June 29th, 2015 by Sasha McGuire, Education Program Assistant

Night time is special at the Arboretum – the people and cars are gone, and the nocturnal animals move about. Night hikes are a chance for us to explore our senses, search for crepuscular and nocturnal movements in the forest and learn about night-related animal adaptations. Programs are designed for families with children aged 5-12 though all ages are welcome! We will meet at the Graham Visitors Center (2300 Arboretum Dr E)
2015 Summer DatesNight Hike Image

  • Saturday, July 11, 8:30-10:00pm
  • Saturday, July 25, 8:00-9:30pm
  • Saturday, August 8, 8:00-9:30pm
  • Saturday, August 22, 7:30-9:00pm

Cost is $8 per person
Register online or call 206-685-8033

Pre-registration is required. This allows our instructor to properly plan and prepare for each class so that you and your family can get the most out of it. Drop-ins are not accepted.

Meet Our Summer Education Staff

June 9th, 2015 by Sasha McGuire, Education Program Assistant

IMG_2408

Once again our Summer Camps have grown. Now spanning 10-weeks, we will host hundreds of budding scientists and naturalists at the Washington Park Arboretum and the Center for Urban Horticulture. Our amazing staff comes from all over North America and possesses tremendous experience and knowledge.

Michelle_BrownellMichelle Brownell, Garden Guide

Michelle grew up in Springfield, IL and earned her bachelor’s degree in wildlife ecology from Michigan Technological University in Houghton, MI. For the last two years, she has lived in St. Petersburg, FL and recently relocated to Seattle. While in Florida, she worked as a substitute teacher and taught robotics classes for the Sylvan Learning Center. Her two summers in Florida were spent working as a summer camp instructor for Mote Marine Laboratory and the Florida Aquarium. She has worked for seven seasons at various Boy Scout and YMCA camps throughout the US and Canada. Michelle loves the outdoors and enjoys hiking, backpacking and camping.
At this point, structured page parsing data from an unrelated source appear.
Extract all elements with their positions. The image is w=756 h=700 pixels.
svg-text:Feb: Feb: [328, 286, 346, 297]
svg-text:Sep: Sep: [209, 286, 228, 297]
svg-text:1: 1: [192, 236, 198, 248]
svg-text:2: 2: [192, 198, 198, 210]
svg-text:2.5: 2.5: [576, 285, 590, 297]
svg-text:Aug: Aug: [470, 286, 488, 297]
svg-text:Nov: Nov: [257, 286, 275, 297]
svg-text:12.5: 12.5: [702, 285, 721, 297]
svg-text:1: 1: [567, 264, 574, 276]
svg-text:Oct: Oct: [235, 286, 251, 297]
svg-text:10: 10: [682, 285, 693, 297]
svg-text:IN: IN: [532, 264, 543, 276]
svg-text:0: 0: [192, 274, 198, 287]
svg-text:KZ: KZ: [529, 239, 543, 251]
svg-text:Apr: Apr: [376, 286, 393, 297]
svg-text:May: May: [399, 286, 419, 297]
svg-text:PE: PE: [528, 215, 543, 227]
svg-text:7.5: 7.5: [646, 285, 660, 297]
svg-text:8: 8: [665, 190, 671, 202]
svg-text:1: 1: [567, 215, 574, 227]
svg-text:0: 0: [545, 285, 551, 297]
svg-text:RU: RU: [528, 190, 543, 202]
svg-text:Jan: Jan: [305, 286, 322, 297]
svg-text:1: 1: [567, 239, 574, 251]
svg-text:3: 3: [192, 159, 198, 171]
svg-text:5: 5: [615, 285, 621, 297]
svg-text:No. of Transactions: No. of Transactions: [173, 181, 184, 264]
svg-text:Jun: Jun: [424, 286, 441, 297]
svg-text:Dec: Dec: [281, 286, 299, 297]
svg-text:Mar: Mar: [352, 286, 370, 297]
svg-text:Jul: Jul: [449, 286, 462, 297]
Bailey_CraigBailey Craig, Garden Guide

A lifelong resident of the Pacific Northwest, Bailey loves nothing more than learning in the outdoors with students of all ages! She graduated from the University of Washington in 2011 with a Bachelor’s degree in Biology: Ecology, Evolution, and Conservation and has since earned graduate certificates in Museum Studies and Education for the Environment and Community. Bailey has enjoyed conducting Biological research in South Africa, the San Juan Islands, and in laboratories at the UW, but she has found that working with kids is what she enjoys best. Since the 9th grade she has been combining her love of science with her passion for education and conservation by working and volunteering with the Seattle Aquarium, Pacific Science Center, Woodland Park Zoo, and IslandWood. Bailey is currently coaching gymnastics and pursuing a Master’s in Education from the University of Washington and she is thrilled to spend her summer exploring the gorgeous Arboretum with Seattle’s youth. Bailey loves reading, dancing, teaching, eating tacos and grilled cheese sandwiches, and meeting invertebrates.

Katy_JachKaty Jach, Garden Guide

Katy grew up on the east side of the mountains in Yakima, Washington. She enjoys hiking, rafting, swimming, and just about any activity where she can be outside! In addition to exploring nature, Katy also loves to explore other parts of the world. In fact, she has lived in two South American countries; both Ecuador and Argentina. Katy is a current junior studying Spanish and Education at the University of Washington. Last summer, she worked as an assistant instructor at the Yakima Arboretum and is very excited to continue to do similar work here in Seattle!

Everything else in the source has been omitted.